**Work request:** From the records below, output exactly the lines running from the line containing "Avo is a unique and charming name for" through the line containing "SHA 256 checksum", and no others.

**Page-level text extractions:**
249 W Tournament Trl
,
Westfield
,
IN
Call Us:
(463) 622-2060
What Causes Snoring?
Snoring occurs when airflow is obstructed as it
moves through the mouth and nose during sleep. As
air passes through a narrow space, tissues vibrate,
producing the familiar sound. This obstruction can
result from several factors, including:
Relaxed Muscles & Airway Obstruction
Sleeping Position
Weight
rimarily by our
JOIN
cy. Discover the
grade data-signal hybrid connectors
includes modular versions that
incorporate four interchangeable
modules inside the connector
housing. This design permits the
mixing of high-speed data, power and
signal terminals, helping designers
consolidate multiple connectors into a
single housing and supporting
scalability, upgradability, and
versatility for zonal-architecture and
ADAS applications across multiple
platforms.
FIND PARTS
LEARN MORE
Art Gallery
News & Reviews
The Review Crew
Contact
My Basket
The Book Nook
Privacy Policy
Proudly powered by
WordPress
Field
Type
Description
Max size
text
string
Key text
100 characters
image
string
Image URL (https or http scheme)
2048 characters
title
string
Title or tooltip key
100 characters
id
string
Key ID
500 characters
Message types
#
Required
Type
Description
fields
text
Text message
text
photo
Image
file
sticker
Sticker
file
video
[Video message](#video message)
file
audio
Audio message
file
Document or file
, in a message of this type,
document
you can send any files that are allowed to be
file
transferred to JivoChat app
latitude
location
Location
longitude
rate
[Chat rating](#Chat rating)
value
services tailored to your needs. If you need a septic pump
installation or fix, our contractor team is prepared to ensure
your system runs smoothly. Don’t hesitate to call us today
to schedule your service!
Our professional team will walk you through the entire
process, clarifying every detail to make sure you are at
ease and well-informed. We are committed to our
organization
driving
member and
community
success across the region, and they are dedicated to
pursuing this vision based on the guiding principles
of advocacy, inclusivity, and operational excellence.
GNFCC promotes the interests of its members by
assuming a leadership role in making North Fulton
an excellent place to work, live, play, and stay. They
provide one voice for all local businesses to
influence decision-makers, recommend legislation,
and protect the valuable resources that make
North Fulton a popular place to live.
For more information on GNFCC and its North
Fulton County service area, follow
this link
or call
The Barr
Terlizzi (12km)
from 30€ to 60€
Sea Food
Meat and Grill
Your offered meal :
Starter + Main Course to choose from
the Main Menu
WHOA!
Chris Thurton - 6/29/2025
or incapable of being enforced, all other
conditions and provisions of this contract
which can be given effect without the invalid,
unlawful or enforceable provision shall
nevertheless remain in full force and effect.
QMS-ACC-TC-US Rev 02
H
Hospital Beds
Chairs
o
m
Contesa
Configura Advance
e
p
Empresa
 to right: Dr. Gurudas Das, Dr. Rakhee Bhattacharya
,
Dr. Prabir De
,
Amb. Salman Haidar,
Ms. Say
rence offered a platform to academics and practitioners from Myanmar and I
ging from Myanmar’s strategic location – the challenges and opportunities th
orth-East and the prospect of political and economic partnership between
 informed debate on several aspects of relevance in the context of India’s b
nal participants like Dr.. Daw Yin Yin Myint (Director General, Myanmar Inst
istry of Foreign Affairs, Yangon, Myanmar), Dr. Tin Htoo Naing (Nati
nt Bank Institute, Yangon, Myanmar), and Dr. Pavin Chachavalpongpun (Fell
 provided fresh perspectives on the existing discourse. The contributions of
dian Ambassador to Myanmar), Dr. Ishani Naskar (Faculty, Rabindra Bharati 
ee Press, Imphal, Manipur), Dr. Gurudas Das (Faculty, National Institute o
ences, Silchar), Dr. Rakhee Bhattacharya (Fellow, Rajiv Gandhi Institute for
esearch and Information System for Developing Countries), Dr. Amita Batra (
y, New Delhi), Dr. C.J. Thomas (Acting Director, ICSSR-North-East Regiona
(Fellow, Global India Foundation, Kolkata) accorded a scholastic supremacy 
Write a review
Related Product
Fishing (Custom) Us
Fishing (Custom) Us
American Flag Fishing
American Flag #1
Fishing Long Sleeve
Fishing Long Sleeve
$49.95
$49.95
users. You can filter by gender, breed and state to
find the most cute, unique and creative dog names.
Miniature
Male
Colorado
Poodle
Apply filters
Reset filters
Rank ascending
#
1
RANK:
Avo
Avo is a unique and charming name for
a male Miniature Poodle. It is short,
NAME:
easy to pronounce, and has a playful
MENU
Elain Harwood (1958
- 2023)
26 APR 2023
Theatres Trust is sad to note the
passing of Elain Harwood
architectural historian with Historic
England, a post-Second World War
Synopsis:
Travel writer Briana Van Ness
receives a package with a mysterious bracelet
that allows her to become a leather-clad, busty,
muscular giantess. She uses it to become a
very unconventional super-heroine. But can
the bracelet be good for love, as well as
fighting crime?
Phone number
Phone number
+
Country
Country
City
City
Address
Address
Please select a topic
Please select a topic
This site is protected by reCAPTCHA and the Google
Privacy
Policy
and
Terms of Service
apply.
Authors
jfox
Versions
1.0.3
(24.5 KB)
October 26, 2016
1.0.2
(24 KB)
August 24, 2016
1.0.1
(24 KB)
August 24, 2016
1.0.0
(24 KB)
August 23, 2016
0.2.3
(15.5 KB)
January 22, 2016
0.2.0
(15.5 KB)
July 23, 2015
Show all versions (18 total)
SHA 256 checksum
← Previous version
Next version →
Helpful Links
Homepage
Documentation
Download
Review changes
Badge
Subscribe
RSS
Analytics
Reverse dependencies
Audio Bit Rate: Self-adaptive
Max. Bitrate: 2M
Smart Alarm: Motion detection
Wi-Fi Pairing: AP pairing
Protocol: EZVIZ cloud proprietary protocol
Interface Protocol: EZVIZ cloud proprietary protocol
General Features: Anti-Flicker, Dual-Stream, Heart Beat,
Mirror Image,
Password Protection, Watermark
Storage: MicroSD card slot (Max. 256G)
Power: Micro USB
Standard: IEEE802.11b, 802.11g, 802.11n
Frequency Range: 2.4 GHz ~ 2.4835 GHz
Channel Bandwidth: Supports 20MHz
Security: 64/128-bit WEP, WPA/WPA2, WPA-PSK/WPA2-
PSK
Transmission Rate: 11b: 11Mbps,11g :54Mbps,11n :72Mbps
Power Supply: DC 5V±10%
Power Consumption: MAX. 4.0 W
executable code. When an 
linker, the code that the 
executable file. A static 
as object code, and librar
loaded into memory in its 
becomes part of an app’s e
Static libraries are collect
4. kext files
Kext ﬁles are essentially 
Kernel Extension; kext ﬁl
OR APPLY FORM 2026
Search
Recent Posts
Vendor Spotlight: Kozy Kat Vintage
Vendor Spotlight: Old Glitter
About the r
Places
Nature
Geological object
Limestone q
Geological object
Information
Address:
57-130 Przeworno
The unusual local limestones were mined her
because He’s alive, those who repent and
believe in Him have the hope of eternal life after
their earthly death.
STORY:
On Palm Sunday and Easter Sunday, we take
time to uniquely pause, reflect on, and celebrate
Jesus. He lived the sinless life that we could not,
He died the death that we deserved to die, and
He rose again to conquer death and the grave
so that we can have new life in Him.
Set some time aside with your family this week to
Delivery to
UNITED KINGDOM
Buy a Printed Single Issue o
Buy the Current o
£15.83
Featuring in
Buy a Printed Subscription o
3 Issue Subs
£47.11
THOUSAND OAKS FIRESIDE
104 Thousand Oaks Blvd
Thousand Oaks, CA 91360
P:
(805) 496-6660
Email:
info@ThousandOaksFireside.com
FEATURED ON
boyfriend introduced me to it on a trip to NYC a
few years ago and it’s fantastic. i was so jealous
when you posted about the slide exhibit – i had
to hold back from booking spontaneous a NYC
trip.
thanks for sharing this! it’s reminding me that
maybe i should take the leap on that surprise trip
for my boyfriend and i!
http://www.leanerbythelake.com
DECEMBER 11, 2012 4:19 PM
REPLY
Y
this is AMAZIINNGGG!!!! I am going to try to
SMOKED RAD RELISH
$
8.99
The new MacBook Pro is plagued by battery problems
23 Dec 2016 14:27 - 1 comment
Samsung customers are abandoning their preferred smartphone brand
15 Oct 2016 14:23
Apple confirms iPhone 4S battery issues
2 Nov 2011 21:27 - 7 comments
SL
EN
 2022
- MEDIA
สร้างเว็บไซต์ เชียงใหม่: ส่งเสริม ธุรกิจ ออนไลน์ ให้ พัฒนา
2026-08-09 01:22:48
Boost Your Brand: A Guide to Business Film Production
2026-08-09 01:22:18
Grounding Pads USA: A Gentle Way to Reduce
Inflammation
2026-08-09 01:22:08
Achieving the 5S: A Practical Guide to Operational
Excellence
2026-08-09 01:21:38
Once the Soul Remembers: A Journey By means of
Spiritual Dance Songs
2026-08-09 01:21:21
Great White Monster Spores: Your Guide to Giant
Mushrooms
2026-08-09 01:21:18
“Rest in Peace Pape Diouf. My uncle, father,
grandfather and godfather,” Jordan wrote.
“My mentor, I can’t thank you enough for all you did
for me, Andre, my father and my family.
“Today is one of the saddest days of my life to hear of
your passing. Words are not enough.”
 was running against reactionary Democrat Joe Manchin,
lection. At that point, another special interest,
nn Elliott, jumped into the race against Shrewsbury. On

**Answer section:**
Avo is a unique and charming name for
a male Miniature Poodle. It is short,
NAME:
easy to pronounce, and has a playful
MENU
Elain Harwood (1958
- 2023)
26 APR 2023
Theatres Trust is sad to note the
passing of Elain Harwood
architectural historian with Historic
England, a post-Second World War
Synopsis:
Travel writer Briana Van Ness
receives a package with a mysterious bracelet
that allows her to become a leather-clad, busty,
muscular giantess. She uses it to become a
very unconventional super-heroine. But can
the bracelet be good for love, as well as
fighting crime?
Phone number
Phone number
+
Country
Country
City
City
Address
Address
Please select a topic
Please select a topic
This site is protected by reCAPTCHA and the Google
Privacy
Policy
and
Terms of Service
apply.
Authors
jfox
Versions
1.0.3
(24.5 KB)
October 26, 2016
1.0.2
(24 KB)
August 24, 2016
1.0.1
(24 KB)
August 24, 2016
1.0.0
(24 KB)
August 23, 2016
0.2.3
(15.5 KB)
January 22, 2016
0.2.0
(15.5 KB)
July 23, 2015
Show all versions (18 total)
SHA 256 checksum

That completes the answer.